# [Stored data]

===============

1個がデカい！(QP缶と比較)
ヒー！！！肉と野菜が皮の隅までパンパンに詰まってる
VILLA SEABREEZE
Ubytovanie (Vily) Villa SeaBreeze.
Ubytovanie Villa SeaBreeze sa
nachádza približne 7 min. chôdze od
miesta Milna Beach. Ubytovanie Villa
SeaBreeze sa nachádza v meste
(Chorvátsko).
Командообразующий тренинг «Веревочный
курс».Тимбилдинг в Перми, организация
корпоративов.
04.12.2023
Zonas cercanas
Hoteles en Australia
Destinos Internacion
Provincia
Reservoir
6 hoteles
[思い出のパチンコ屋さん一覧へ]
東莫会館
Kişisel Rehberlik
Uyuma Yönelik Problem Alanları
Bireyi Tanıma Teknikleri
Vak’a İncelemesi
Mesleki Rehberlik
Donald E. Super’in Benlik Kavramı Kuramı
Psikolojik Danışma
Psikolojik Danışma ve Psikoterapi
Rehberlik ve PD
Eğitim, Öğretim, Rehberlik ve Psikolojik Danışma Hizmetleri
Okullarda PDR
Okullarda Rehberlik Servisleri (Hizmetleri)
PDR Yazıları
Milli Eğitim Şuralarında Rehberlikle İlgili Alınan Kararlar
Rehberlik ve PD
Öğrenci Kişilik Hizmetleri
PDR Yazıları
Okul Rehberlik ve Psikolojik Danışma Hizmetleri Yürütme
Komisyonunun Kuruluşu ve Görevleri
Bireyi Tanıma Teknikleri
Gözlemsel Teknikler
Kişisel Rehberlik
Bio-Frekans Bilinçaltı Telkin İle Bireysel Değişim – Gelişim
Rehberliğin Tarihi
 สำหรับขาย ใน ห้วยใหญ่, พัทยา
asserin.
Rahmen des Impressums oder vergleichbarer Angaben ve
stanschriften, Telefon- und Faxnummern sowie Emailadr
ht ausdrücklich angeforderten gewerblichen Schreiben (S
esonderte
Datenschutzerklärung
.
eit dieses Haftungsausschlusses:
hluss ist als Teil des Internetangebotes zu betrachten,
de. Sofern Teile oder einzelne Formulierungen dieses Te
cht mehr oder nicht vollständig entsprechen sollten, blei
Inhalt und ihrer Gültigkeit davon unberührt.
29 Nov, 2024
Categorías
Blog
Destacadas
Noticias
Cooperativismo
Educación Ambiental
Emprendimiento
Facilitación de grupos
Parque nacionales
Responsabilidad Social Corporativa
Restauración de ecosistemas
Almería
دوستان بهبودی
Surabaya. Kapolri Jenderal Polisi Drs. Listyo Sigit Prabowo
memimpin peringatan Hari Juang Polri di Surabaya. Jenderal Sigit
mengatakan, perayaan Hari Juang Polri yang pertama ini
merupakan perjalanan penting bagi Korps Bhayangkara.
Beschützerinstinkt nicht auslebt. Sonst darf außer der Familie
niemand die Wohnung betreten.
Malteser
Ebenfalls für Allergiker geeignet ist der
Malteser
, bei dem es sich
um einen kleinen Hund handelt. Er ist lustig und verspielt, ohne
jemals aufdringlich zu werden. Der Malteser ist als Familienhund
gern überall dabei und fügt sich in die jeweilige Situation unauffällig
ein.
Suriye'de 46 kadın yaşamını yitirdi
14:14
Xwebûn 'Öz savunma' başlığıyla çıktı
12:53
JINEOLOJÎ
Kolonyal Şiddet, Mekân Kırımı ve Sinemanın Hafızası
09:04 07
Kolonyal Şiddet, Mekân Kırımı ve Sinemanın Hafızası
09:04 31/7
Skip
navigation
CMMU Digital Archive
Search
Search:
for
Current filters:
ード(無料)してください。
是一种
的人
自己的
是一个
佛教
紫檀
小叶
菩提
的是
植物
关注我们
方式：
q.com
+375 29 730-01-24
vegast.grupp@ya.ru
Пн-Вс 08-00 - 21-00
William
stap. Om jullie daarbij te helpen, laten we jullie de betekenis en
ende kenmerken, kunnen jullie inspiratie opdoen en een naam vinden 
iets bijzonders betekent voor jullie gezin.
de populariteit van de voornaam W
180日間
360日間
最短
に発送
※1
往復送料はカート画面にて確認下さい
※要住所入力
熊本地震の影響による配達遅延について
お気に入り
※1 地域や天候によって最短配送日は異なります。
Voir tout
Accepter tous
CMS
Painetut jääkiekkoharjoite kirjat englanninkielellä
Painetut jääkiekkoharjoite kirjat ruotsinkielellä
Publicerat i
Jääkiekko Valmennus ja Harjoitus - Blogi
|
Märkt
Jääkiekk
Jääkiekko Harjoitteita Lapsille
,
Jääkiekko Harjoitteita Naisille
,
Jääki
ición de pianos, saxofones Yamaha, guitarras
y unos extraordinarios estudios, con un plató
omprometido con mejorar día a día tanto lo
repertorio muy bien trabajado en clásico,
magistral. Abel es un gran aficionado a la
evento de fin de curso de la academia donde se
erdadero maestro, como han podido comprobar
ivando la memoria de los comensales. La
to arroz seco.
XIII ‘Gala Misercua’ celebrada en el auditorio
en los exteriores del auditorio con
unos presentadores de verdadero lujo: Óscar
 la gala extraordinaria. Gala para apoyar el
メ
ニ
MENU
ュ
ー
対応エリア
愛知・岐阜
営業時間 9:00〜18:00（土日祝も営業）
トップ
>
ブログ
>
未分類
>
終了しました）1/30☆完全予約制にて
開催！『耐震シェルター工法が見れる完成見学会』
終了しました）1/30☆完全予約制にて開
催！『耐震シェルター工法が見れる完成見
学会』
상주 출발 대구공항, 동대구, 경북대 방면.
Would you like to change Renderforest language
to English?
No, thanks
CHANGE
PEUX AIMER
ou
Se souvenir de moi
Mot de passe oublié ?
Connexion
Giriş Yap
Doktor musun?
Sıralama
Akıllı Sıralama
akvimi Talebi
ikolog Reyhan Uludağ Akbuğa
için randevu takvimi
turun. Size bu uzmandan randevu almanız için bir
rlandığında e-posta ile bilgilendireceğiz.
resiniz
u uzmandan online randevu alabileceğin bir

===============

# [What the exercise asks]
Would you filter the entries above and keep each line that has the word "sich"?

# [Response box]
, bei dem es sich
gern überall dabei und fügt sich in die jeweilige Situation unauffällig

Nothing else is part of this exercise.